¿Cuáles son dos de las primeras palabras que salen de nuestra minuciosa boca meses después de nacer? Mamá. Papá. Que se te muera uno de ellos, no debe de ser fácil, pero que lo hagan los dos, me imagino será demoledor, aunque seas una criatura como Frida, la protagonista de Verano 1993 (Estiu 1993). Seis años y huérfana. Y la incomprensión de las personas que le rodean. Porque todos hemos sido niños, pero no todos hemos perdido a nuestros padres, y mucho menos en esos años de vida. Con esa edad, puede que todavía no conozcamos la rutina, pero sí tenemos unos hábitos y empezamos a tener consciencia de ciertas cosas. Una de ellas, la ausencia.
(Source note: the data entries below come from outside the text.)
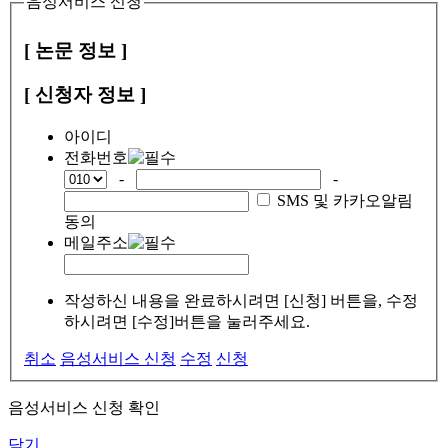
음성서비스 신청
[ 논문 정보 ]
[ 신청자 정보 ]
아이디
전화번호
-
-
SMS 및 카카오알림
동의
메일주소
작성하신 내용을 완료하시려면 [신청] 버튼을, 수정
하시려면 [수정]버튼을 눌러주세요.
취소
음성서비스 신청
수정
신청
음성서비스 신청 확인
닫기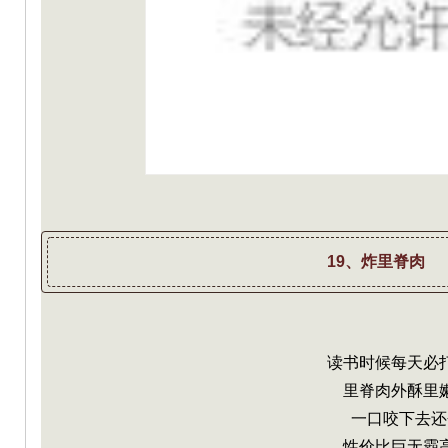
19、炸里脊肉
读书时候每天必
里脊肉外酥里
一口咬下去还
性价比巨无霸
Por suerte, yo no conozco esa experiencia. Carla Simón, sí. Y lo ha querido plasmar en su primera película, donde se desnuda emocionalmente. La directora catalana, a través de recuerdos, fotos y entrevistas con sus familiares, ha sacado a la luz una parte de su vida. En perspectiva, seguramente más dura de lo que ella recordaba. El verano de 1993 de Frida fue como el de Carla Simón. Después de que sus dos progenitores falleciesen a causa del Sida, tuvo que abandonar su hogar en Barcelona para trasladarse a vivir con sus tíos al pueblo.
Con 30 años, Carla Simón, que hasta ahora solo había dirigido algún corto de ficción y documental, ha conseguido hacer, con pocos recursos, de Verano 1993 su ópera prima. Muy bella. Así se lo han querido reconocer académicos de cine de todo el mundo. Primero, fue preseleccionada para los premios Óscar a la mejor película en lengua no inglesa y premiada en el Festival de Berlín. Ahora, se postula como una de las grandes favoritas a los premios del cine español, los Goya, con ocho nominaciones incluyendo mejor película y director novel. Y el nivel es alto este curso.
Como decía, Frida es el reflejo de Carla Simón, y Laia Artigas, su pupila. Qué prodigio de interpretación, y qué chorrada que, por cuestiones de edad, no haya podido ser nominada al Goya, porque se lo llevaría seguro. Todo lo trasmite con la cara, sus gestos, la potencia de la mirada, intensísima. También, más que con palabras, a través de sus actos. Por un lado, la ternura y el encanto. Por el otro, la pillería, la rebeldía, la inconsciencia, los celos. En definitiva, la desolación. Es casi imposible no empatizar con ella. Apenas cabe el diálogo entre Artigas y Paula Robles, la segunda niña que acompaña en armonía a la protagonista, porque Verano 1993 es también un retrato de la infancia, un mundo de observación. Bruna Cusí y David Verdaguer son sus tíos en la ficción, y dan resultado.
Verano 1993 es la prueba de que hay heridas que no sanan, o a veces tardan en hacerlo más de lo esperado. Depende también del momento, claro. Pueden ser lesiones producidas por puñales, como es este caso, o por pequeños alfileres que, a veces, son difíciles de encontrar y, aún más, deshacerse de ellos. Habla también de la soledad, ya que, en ocasiones, nos sentimos muy abandonados, sobre todo cuando somos pequeños. La película creo que todavía me ha gustado más ahora que escribo esto. Bien por el cine español.